* EXERCISE INPUT:
________
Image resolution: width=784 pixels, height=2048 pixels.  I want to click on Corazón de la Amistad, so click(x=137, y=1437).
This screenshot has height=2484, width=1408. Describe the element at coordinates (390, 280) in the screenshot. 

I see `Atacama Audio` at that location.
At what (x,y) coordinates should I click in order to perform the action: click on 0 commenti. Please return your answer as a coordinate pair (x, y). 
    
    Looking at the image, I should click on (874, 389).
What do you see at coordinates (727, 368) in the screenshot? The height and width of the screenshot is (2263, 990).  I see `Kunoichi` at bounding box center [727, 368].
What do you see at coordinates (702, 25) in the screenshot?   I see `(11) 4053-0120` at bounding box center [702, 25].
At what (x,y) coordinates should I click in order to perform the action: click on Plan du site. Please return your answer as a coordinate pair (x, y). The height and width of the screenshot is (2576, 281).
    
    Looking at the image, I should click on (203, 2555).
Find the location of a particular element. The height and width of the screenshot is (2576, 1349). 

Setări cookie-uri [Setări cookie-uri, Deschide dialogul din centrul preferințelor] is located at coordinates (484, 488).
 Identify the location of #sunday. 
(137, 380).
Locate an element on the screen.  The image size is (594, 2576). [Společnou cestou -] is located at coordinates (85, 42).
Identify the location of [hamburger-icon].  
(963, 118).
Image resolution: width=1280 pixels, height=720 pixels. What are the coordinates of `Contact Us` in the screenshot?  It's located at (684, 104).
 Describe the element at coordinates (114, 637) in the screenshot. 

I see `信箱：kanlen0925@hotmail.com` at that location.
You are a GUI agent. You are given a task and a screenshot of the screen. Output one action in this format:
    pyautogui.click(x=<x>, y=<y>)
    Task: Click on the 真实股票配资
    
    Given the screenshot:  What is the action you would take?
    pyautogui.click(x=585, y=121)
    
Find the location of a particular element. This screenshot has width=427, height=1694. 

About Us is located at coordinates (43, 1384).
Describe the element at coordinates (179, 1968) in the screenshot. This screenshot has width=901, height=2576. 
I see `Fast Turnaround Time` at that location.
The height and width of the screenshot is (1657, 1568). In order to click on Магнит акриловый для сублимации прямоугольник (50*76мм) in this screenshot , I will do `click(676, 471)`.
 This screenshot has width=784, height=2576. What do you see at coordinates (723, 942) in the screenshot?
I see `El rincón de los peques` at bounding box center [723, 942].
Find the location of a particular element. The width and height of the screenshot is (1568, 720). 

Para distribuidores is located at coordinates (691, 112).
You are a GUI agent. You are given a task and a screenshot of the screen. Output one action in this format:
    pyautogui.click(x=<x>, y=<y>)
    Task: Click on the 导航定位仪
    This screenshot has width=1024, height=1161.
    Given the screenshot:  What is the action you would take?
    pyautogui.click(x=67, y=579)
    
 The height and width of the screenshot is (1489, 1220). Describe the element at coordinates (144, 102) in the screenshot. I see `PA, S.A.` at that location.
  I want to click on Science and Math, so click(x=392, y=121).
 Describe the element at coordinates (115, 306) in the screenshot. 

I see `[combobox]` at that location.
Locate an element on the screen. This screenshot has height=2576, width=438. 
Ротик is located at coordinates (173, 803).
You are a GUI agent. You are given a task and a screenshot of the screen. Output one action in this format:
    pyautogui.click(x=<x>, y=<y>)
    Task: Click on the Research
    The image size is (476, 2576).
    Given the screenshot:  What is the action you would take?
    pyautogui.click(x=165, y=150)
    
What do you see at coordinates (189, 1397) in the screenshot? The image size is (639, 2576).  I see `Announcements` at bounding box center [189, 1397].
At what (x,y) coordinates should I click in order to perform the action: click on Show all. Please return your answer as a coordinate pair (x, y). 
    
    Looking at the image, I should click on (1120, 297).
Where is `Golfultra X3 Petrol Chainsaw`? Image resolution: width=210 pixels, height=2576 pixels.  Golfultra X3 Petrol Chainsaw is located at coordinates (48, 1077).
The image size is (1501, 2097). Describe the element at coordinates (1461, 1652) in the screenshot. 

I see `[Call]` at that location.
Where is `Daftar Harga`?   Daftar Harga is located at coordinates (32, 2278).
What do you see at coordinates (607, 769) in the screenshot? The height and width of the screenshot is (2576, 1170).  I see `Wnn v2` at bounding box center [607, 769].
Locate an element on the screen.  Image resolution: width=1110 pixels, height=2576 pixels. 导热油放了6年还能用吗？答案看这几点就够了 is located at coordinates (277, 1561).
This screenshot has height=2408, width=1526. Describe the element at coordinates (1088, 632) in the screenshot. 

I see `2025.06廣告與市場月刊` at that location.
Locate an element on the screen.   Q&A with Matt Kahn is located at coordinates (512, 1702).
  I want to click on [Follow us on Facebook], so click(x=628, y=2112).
________
* WORK TASK: Your task is to retype the entries verbatim, starting with the line that holds "Task: Click on the 导航定位仪" and stopping after the line that holds "This screenshot has width=1024, height=1161.".

* ANSWER SECTION:
    Task: Click on the 导航定位仪
    This screenshot has width=1024, height=1161.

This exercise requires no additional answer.